Four multicenter, 1-year, placebo-controlled and active-controlled trials evaluated Тиотропиум-натив HANDIHALER in patients with COPD. Table 1 shows all adverse reactions that occurred with a frequency of ≥ 3% in the Тиотропиум-натив HANDIHALER group in the 1-year placebo-controlled trials where the rates in the Тиотропиум-натив HANDIHALER group exceeded placebo by ≥ 1%. The frequency of corresponding reactions in the ipratropium-controlled trials is included for comparison.

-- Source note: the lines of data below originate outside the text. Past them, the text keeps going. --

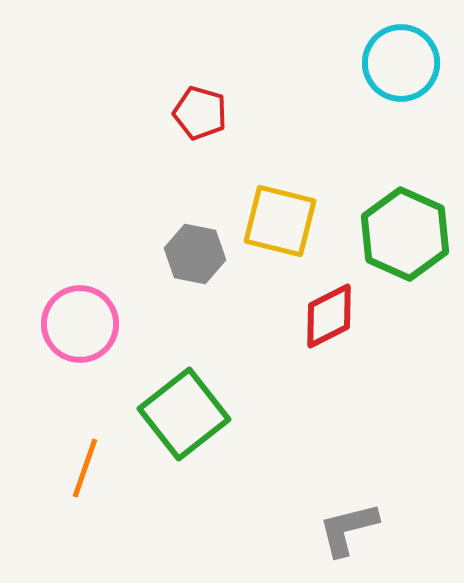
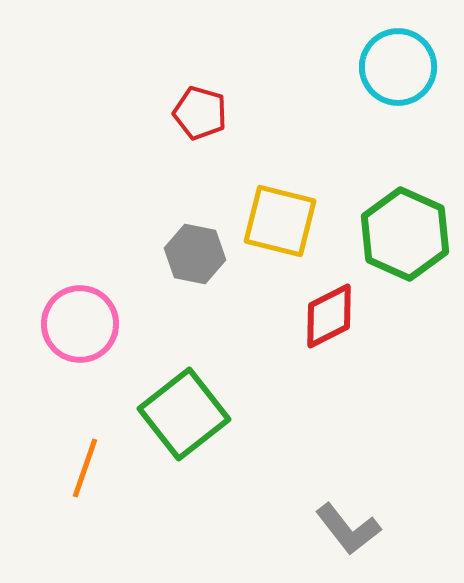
cyan circle: moved 3 px left, 4 px down
gray L-shape: rotated 114 degrees counterclockwise
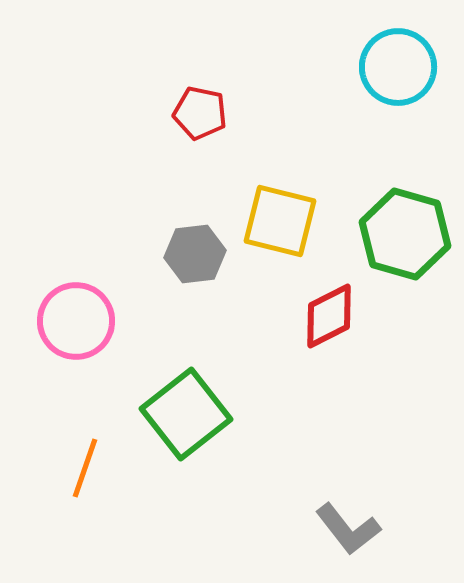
red pentagon: rotated 4 degrees counterclockwise
green hexagon: rotated 8 degrees counterclockwise
gray hexagon: rotated 18 degrees counterclockwise
pink circle: moved 4 px left, 3 px up
green square: moved 2 px right
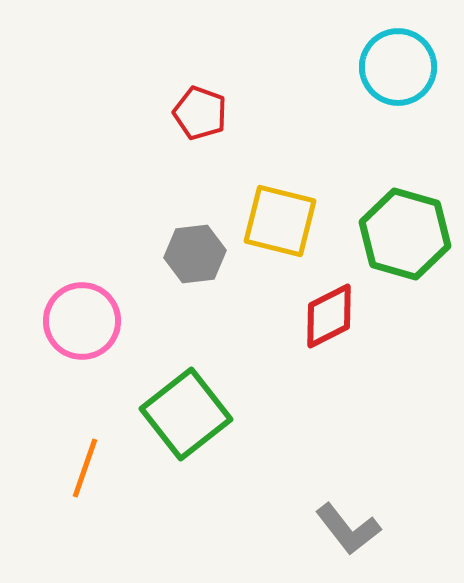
red pentagon: rotated 8 degrees clockwise
pink circle: moved 6 px right
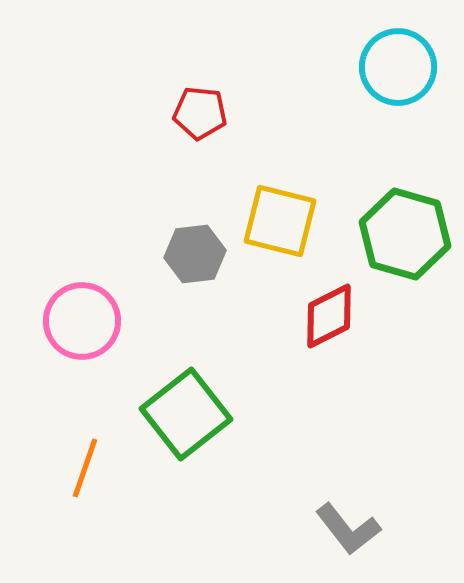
red pentagon: rotated 14 degrees counterclockwise
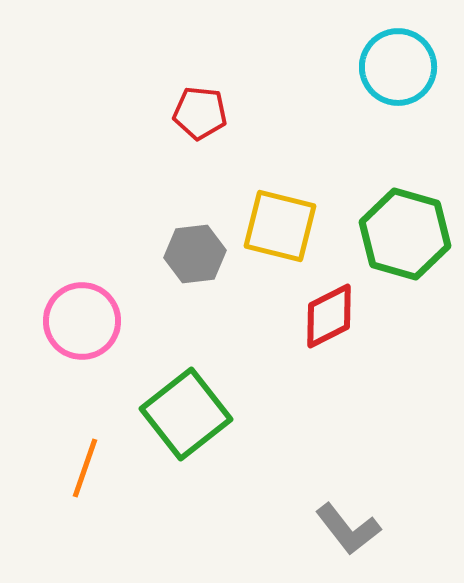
yellow square: moved 5 px down
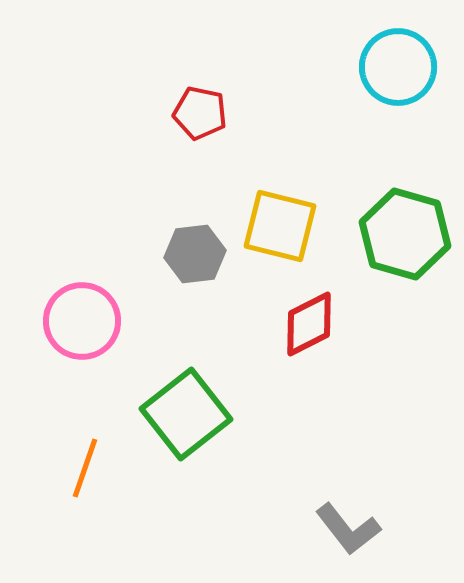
red pentagon: rotated 6 degrees clockwise
red diamond: moved 20 px left, 8 px down
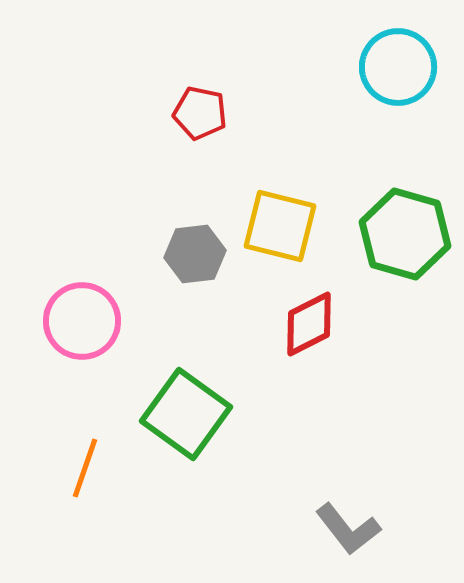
green square: rotated 16 degrees counterclockwise
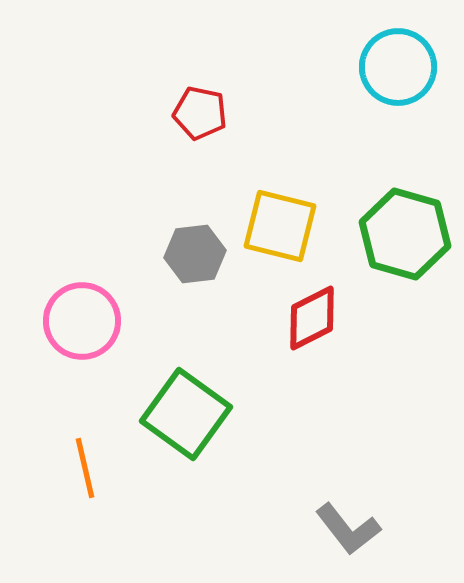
red diamond: moved 3 px right, 6 px up
orange line: rotated 32 degrees counterclockwise
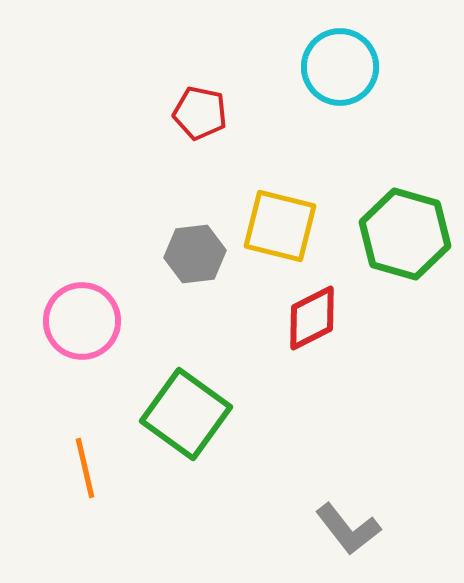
cyan circle: moved 58 px left
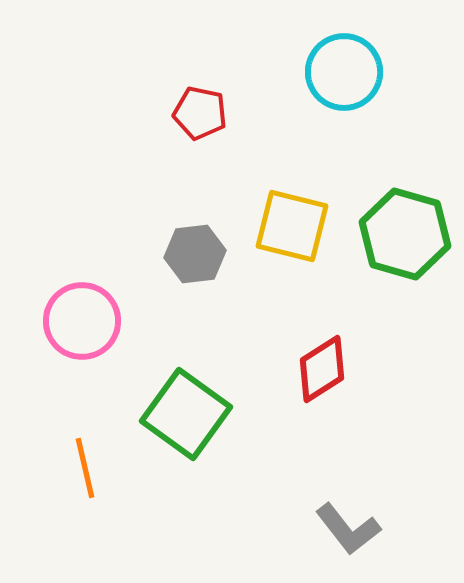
cyan circle: moved 4 px right, 5 px down
yellow square: moved 12 px right
red diamond: moved 10 px right, 51 px down; rotated 6 degrees counterclockwise
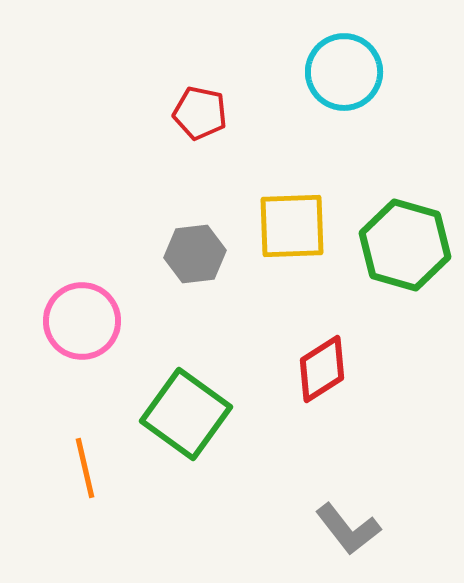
yellow square: rotated 16 degrees counterclockwise
green hexagon: moved 11 px down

Table 1 : Adverse Reactions (% Patients) in One-Year COPD Clinical Trials
Body System (Event) | Placebo-Controlled Trials | Ipratropium-Controlled Trials | ||
Тиотропиум-натив (n = 550) | Placebo (n = 371) | Тиотропиум-натив (n = 356) | Ipratropium (n = 179) | |
Body as a Whole | ||||
Chest Pain (non-specific) | 7 | 5 | 5 | 2 |
Edema, Dependent | 5 | 4 | 3 | 5 |
Gastrointestinal System Disorders | ||||
Dry Mouth | 16 | 3 | 12 | 6 |
Dyspepsia | 6 | 5 | 1 | 1 |
Abdominal Pain | 5 | 3 | 6 | 6 |
Constipation | 4 | 2 | 1 | 1 |
V omiting | 4 | 2 | 1 | 2 |
Musculoskeletal System | ||||
Myalgia | 4 | 3 | 4 | 3 |
Resistance Mechanism Disorders | ||||
Infection | 4 | 3 | 1 | 3 |
Moniliasis | 4 | 2 | 3 | 2 |
Respiratory System (Upper) | ||||
Upper Respiratory Tract Infection | 41 | 37 | 43 | 35 |
Sinusitis | 11 | 9 | 3 | 2 |
Pharyngitis | 9 | 7 | 7 | 3 |
Rhinitis | 6 | 5 | 3 | 2 |
Epistaxis | 4 | 2 | 1 | 1 |
Skin and Appendage Disorders | ||||
Rash | 4 | 2 | 2 | 2 |
Urinary System | ||||
Urinary Tract Infection | 7 | 5 | 4 | 2 |
Arthritis, coughing, and influenza-like symptoms occurred at a rate of ≥ 3% in the Тиотропиум-натив HANDIHALER treatment group, but were < 1% in excess of the placebo group.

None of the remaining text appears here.